OBJECTIVES: Epigenetic mechanisms, such as changes in gene expression resulting from chromatin remodeling through histone acetylation, have been implicated in the pathophysiology of depression. However, the antidepressant-like effect of the histone deacetylase inhibitor sodium butyrate (SB) has been inconclusive. The aim of this study was to examine the antidepressant-like effect of SB and elucidate its molecular mechanisms. METHODS: We examined the antidepressant-like effect of SB in a forced swim test (FST) and a tail suspension test (TST). Hippocampal gene expression analyses using DNA microarray and real-time PCR were undertaken. Western blotting and ChIP assay were undertaken to examine whether histone acetylation was associated with changes in gene expression by SB. RESULTS: Repeated administration of SB significantly reduced immobility on the FST and the TST, and significantly altered the levels of mRNA for several genes; e.g., upregulation of transthyretin (Ttr) and downregulation of serotonin 2A receptor (Htr2a). Western blotting and ChIP assay revealed selective increases in histone H4 acetylation at the promoter of the Ttr gene with a significant increase in Ttr immunoreactivity 24 h after the final administration of SB. CONCLUSION: These findings suggest the possibility that alterations in gene expression, including upregulation of Ttr and downregulation of several other genes, including Htr2a, may be involved in antidepressant-like effect of SB.

DNA methylation profiles of the brain-derived neurotrophic factor (BDNF) gene as a potent diagnostic biomarker in major depression.
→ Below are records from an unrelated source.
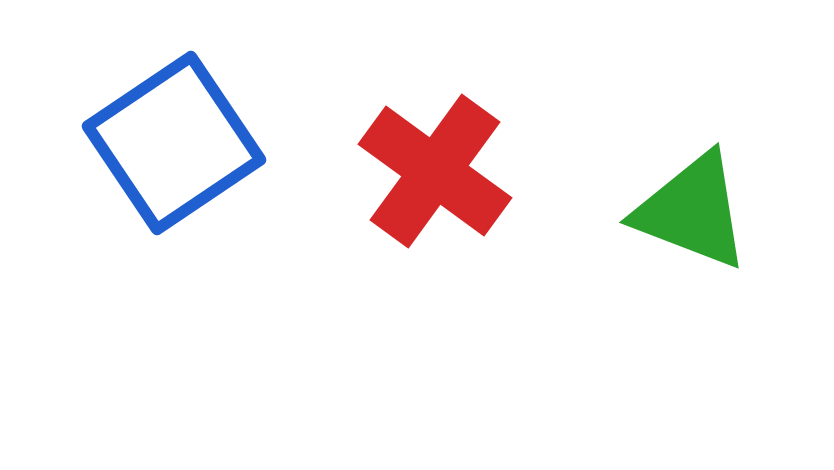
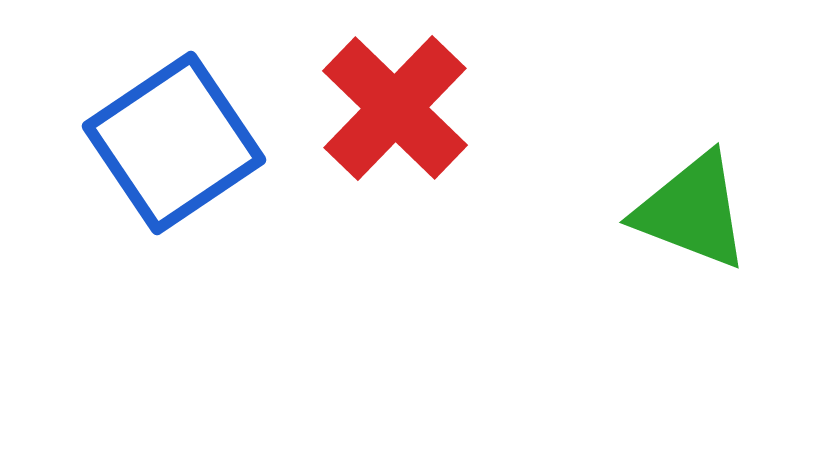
red cross: moved 40 px left, 63 px up; rotated 8 degrees clockwise
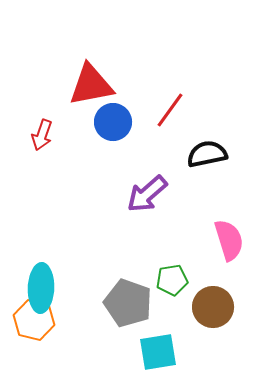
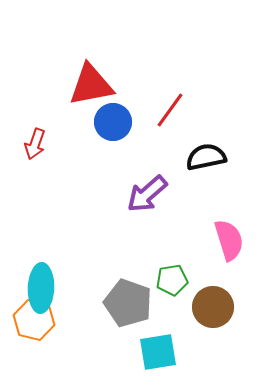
red arrow: moved 7 px left, 9 px down
black semicircle: moved 1 px left, 3 px down
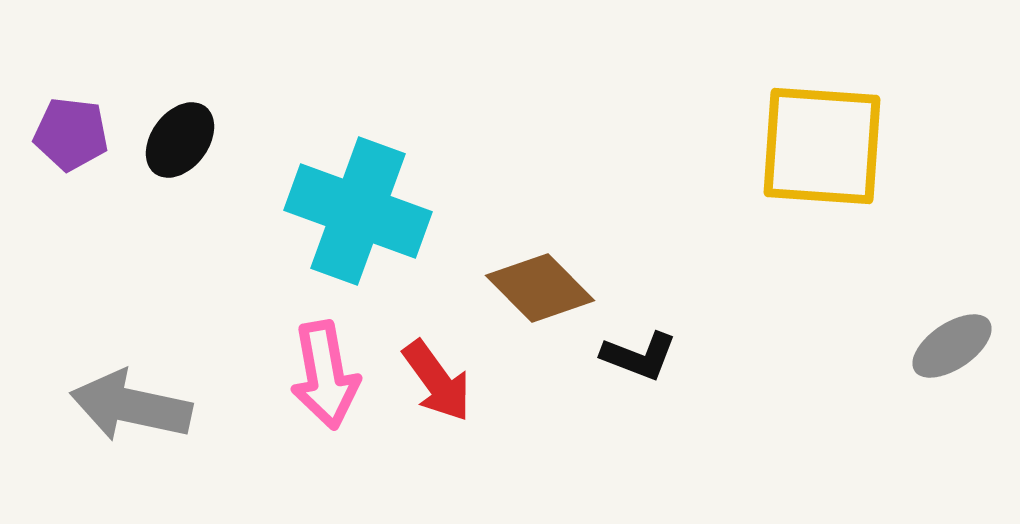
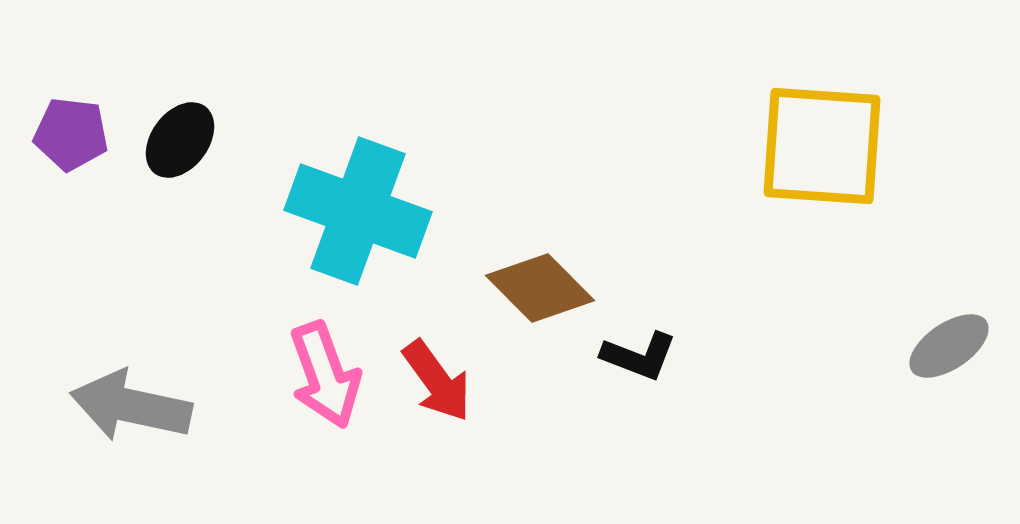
gray ellipse: moved 3 px left
pink arrow: rotated 10 degrees counterclockwise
Major depression, because of its recurring and life-threatening nature, is one of the top 10 diseases for global disease burden. Major depression is still diagnosed on the basis of clinical symptoms in patients. The search for specific biological markers is of great importance to advance the method of diagnosis for depression. We examined the methylation profile of 2 CpG islands (I and IV) at the promoters of the brain-derived neurotrophic factor (BDNF) gene, which is well known to be involved in the pathophysiology of depression. We analyzed genomic DNA from peripheral blood of 20 Japanese patients with major depression and 18 healthy controls to identify an appropriate epigenetic biomarker to aid in the establishment of an objective system for the diagnosis of depression. Methylation rates at each CpG unit was measured using a MassArray® system (SEQUENOM), and 2-dimensional hierarchical clustering analyses were undertaken to determine the validity of these methylation profiles as a diagnostic biomarker. Analyses of the dendrogram from methylation profiles of CpG I, but not IV, demonstrated that classification of healthy controls and patients at the first branch completely matched the clinical diagnosis. Despite the small number of subjects, our results indicate that classification based on the DNA methylation profiles of CpG I of the BDNF gene may be a valuable diagnostic biomarker for major depression.